## Computational Methods for Bayesian Model Choice

Posted in Statistics, University life with tags , , on February 26, 2009 by xi'an

Next Monday, I am starting a series of four (advanced graduate) lectures about computational methods for Bayesian model choice that tries to summarise what we know about Bayes factors and evidence from a computational viewpoint. This is therefore quite related with the seminar I gave in Montréal

and the seminar I gave in Montpellier

The textbook I use as support is Chen, Shao and Ibrahim’s Monte Carlo Methods in Bayesian Computation because it is more focussed on this specific issue than Monte Carlo Statistical Methods or Bayesian Core. The courses will take place at CREST-ENSAE, Monday 3 from 11am to 1pm, Thursday 5 from 10am till 1pm, Monday 9 from 10am till 1pm and Thursday 12 from 11am till 1pm.

## Good size swans and turkeys

Posted in Books, Statistics with tags , , , , on February 24, 2009 by xi'an

In connection with The Black Swan, Nassim Taleb wrote a small essay called The Fourth Quadrant on The Edge. I found it much more pleasant to read than the book because (a) it directly focus on the difficulty of dealing with fat tail distributions and the prediction of extreme events, and (b) it is delivered in a much more serene tone than the book (imagine, just the single remark about the Frenchs!). The text contains insights on loss functions and inverse problems which, even though they are a bit vague, do mostly make sense. As for The Black Swan, I deplore (a) the underlying determinism of the author, which still seems to believe in an unknown (and possibly unachievable) model that would rule the phenomenon under study and (b) the lack of temporal perspective and of the possibility of modelling jumps as changepoints, i.e. model shifts. Time series have no reason to be stationary, the less so the more they depend on all kinds of exogeneous factors. I actually agree with Taleb that, if there is no information about the form of the tails of the distribution corresponding to the phenomenon under study—assuming there does exist a distribution—, estimating the shape of this tail from the raw data is impossible.

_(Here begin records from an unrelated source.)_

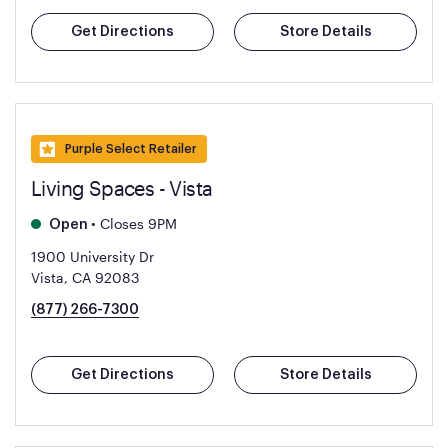
Get Directions
Store Details
Purple Select Retailer
Living Spaces - Vista
•
Closes 9PM
Open
1900 University Dr
Vista, CA 92083
(877) 266-7300
Get Directions
Store Details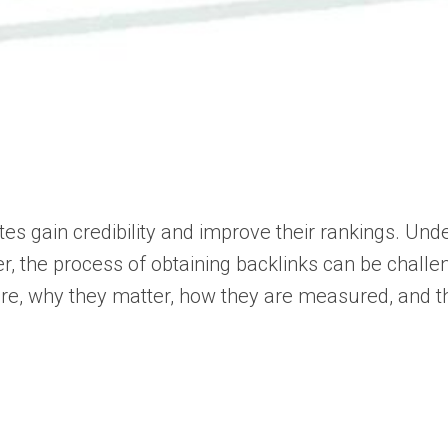
ites gain credibility and improve their rankings. Un
ver, the process of obtaining backlinks can be challe
 are, why they matter, how they are measured, and th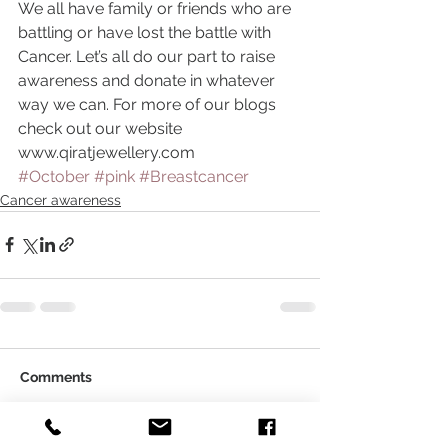
We all have family or friends who are 
battling or have lost the battle with 
Cancer. Let’s all do our part to raise 
awareness and donate in whatever 
way we can. For more of our blogs 
check out our website 
www.qiratjewellery.com
#October
#pink
#Breastcancer
Cancer awareness
Comments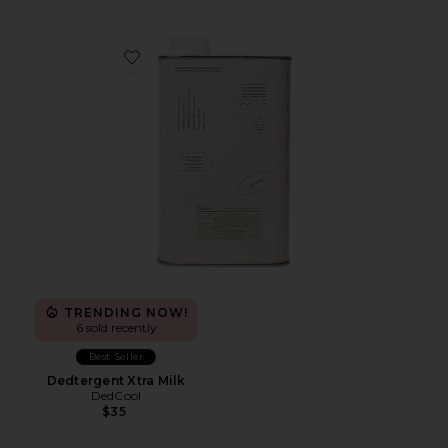
Favorite Dedtergent Xtra Milk
TRENDING NOW!
6 sold recently
Best Seller
Dedtergent Xtra Milk
DedCool
$35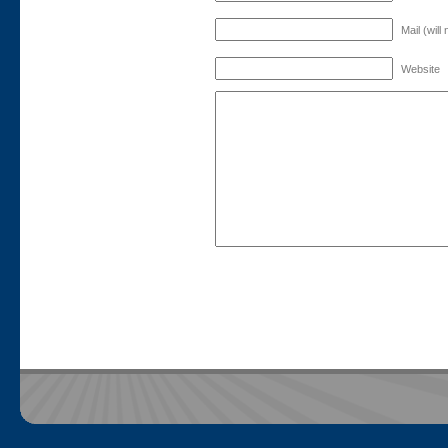
Mail (will
Website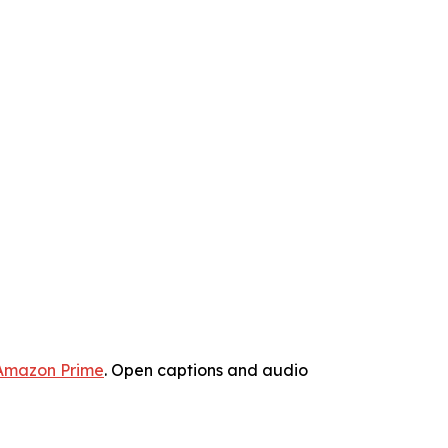
Amazon Prime
. Open captions and audio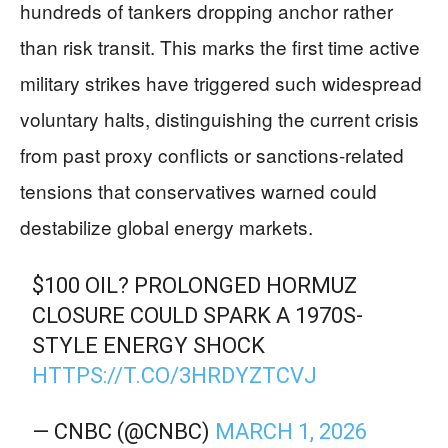
hundreds of tankers dropping anchor rather
than risk transit. This marks the first time active
military strikes have triggered such widespread
voluntary halts, distinguishing the current crisis
from past proxy conflicts or sanctions-related
tensions that conservatives warned could
destabilize global energy markets.
$100 OIL? PROLONGED HORMUZ
CLOSURE COULD SPARK A 1970S-
STYLE ENERGY SHOCK
HTTPS://T.CO/3HRDYZTCVJ
— CNBC (@CNBC)
MARCH 1, 2026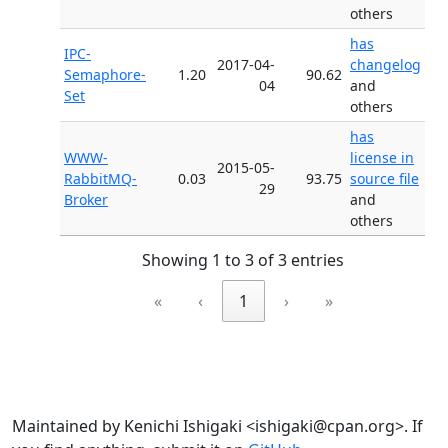
others
has
IPC-
2017-04-
changelog
Semaphore-
1.20
90.62
04
and
Set
others
has
WWW-
license in
2015-05-
RabbitMQ-
0.03
93.75
source file
29
Broker
and
others
Showing 1 to 3 of 3 entries
«
‹
1
›
»
Maintained by Kenichi Ishigaki <ishigaki@cpan.org>. If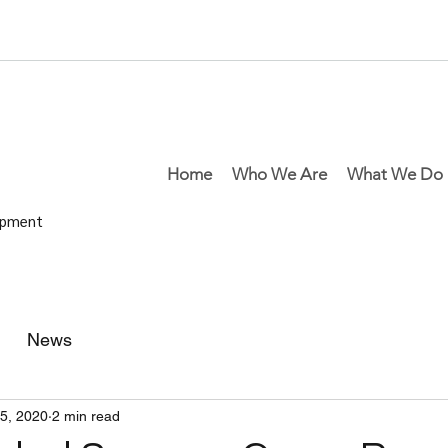
Home
Who We Are
What We Do
lopment
News
25, 2020
2 min read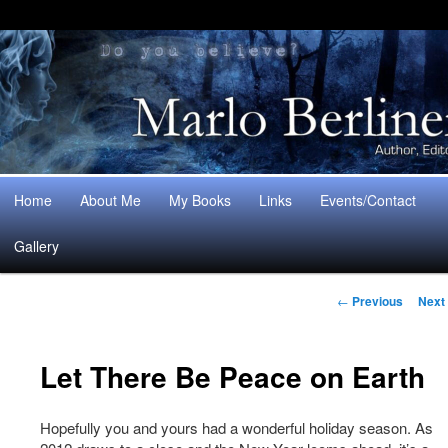
Main
Home
About Me
My Books
Links
Events/Contact
Skip
Skip
menu
Gallery
to
to
Post
primary
secondary
←
Previous
Next
navigation
content
content
Let There Be Peace on Earth
Hopefully you and yours had a wonderful holiday season. As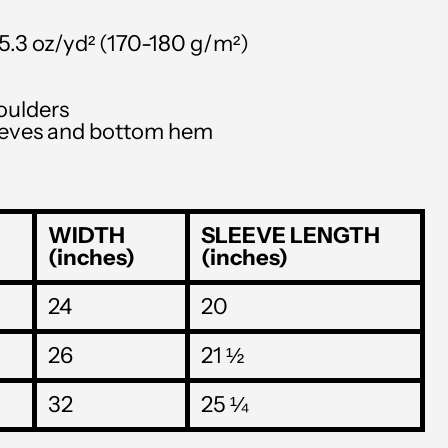
SLL Le
STD Db
–5.3 oz/yd² (170-180 g/m²)
THB ฿
oulders
TJS ЅМ
leeves and bottom hem
TOP T$
TTD $
WIDTH
SLEEVE LENGTH
TWD $
(inches)
(inches)
TZS Sh
24
20
UAH ₴
UGX USh
26
21 ½
USD $
32
25 ¼
UYU $U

The essay is followed by a technical appendix that expands on fat tails, but not so deeply as to be extremely interesting. A surprising side note is that Taleb seems to associate stochastic volatility with mixtures of Gaussians. In my personal book of models, stochastic volatility is a noisy observation of the exponential of a random walk, something like$\nu_t={\exp(ax_{t-1}+b\epsilon_t)},$thus with much higher variation (and possibly no moments). To state that Student’s t distributions are more variable than stochastic volatility models is therefore unusual… There is also an analysis over a bizillion datasets of the insanity of computing kurtosis when the underlying distribution may not have even a second moment. I could not agree more: trying to summarise fat tail distributions by their four first moments does not make sense, even though it may sell well. The last part of the appendix shows the equal lack of stability of estimates of the tail index${\alpha},$which again is not a surprising phenomenon: if the tail bound K is too low, it may be that the power law has not yet quicked in while, if it is too large, then we always end up with not enough data. The picture shows how the estimate widely varies with K around its theoretical value for the log-normal and three Pareto distributions, based on a million simulations. (And this is under the same assumption of stationarity as above.) So I am not sure what the message is there. (As an aside, there seems to be a mistake in the tail expectation: it should be

$\dfrac{\int_K^\infty x x^{-\alpha} dx}{\int_K^\infty x^{-\alpha} dx} = \dfrac{K(\alpha-1)}{(\alpha-2)}$

if the density decreases in$\alpha\cdots$It is correct when$\alpha$is the tail power of the cdf.)

Posted in Books, Kids with tags , , on February 23, 2009 by xi'an

Over the past weekend, I watched Blade Runner with my kids, as I was forced to inactivity by the demise of my mailbox! I had not watched the movie for twenty years, since the time I was a postdoc at Cornell and enjoying the student movie club, so it was almost like watching Blade Runner for the first time. (In particular, except for the cut of the final scene, I could not spot changes from the 1977 version.)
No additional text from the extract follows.